Once again the Morrison government has dodged a bullet – rather a pellet, actually, with the real fusillade still to come.
The latest national accounts figures for the December quarter show that economic growth was not quite as weak as was expected and feared, which means that they can, and have been, spun as a triumph of resilience and recovery.
But the numbers are still pretty dire – sluggish at best – with the certainty of worse to come in the March quarter, just in time for the budget.
ScoMo has brought precious breathing space as he wrangles a Clayton’s solution – the stimulus package that is not a stimulus package.
Indeed, Morrison and his followers seem to have trouble even mentioning the word stimulus – perhaps it is considered too Ruddish. The stimulus devised by Kevin Rudd, his Treasurer Wayne Swan and the Treasury Secretary Ken Henry in 2008 was certainly very expensive, very ambitious and, in some details, flawed – but it kept Australia out of recession – one of the very few countries in the world to do so.

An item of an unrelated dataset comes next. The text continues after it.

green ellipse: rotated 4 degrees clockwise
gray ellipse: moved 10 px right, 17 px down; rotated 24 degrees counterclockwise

This, of course, has to be Morrison’s overriding objective, and for all his talk of a moderate, modest, measured response, there can be little doubt that he will do whatever it takes to achieve it – if we need more pink batts, more school halls, they will be thrown into the mix as required.
The frazzled Josh Frydenberg has already upped the ante to promise billions rather than millions – which more or less admits that his beloved surplus is about to become collateral damage. He will reluctantly kiss it goodbye. It will be gone, but not forgotten; remembered affectionately in the heritage-listed ‘Back in the Black’ coffee mugs now withdrawn from the Liberal Party website, and his own unforgettable epitaph; “We’ve brought the budget back to surplus next year.”
Ah, what might have been…
For the moment, the emphasis is on restoring confidence – reassuring a nervous public that the government is in control. And given Morrison’s approach last week, which swung between the mindlessly stubborn, over his indefatigable mendacity about sports rorts, and the weirdly inconsistent, in finally admitting that yes, he did ask Donald Trump to invite his pentecostal parson Brian Houston to a state dinner, making the sceptical trust him is not going to be easy.

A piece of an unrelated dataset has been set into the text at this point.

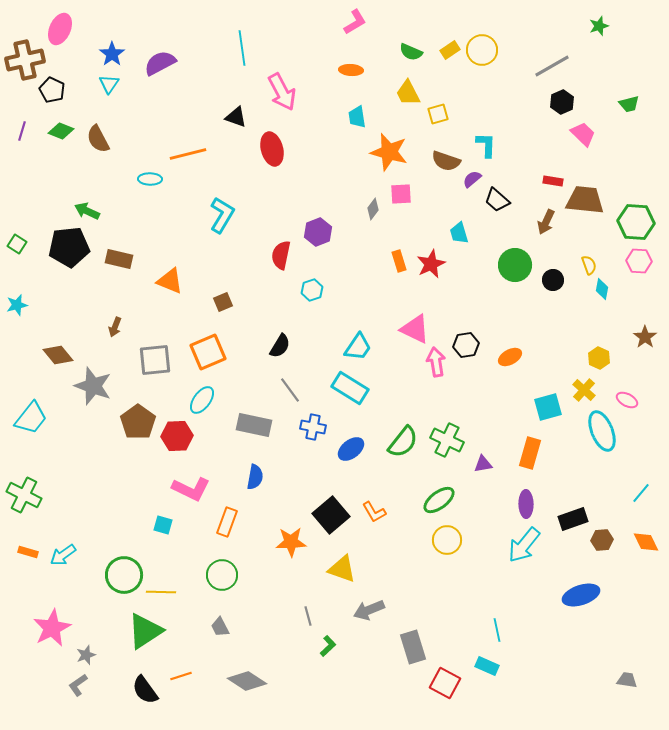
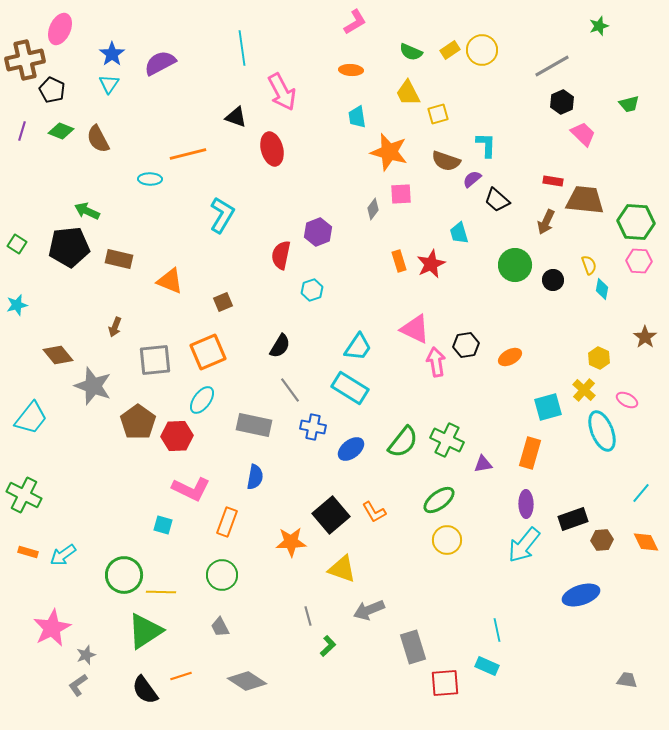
red square at (445, 683): rotated 32 degrees counterclockwise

This is particularly the case when he has just been given an unwelcome reminder of an earlier stuff up.
The defence chief, Angus Campbell, told the senate that he (speaking for the defence establishment) had been ‘discomfited’ by Morrison’s advertisement boasting of his belated panic moves, after he had rushed back from his secret Hawaiian holiday to deal with the escalating bushfire crisis. ‘Discomfited’ – means not just ‘made uncomfortable’, but defeated utterly, routed, frustrated, thwarted and/or foiled, according to my dictionary.
Hardly a ringing endorsement when ScoMo is about to embark on a new and even more daunting venture. But at least he is working from his strong suit – marketing.
The overwhelming need is to instill belief – to give the voters faith in the present and the future so they can, in Morrison’s words ‘stick together’ like some kind of national cling-film convention. And in this sense the actual policies are less important than the pitch. But there still has to be some semblance of substance in the sizzle, and this is where it gets tricky.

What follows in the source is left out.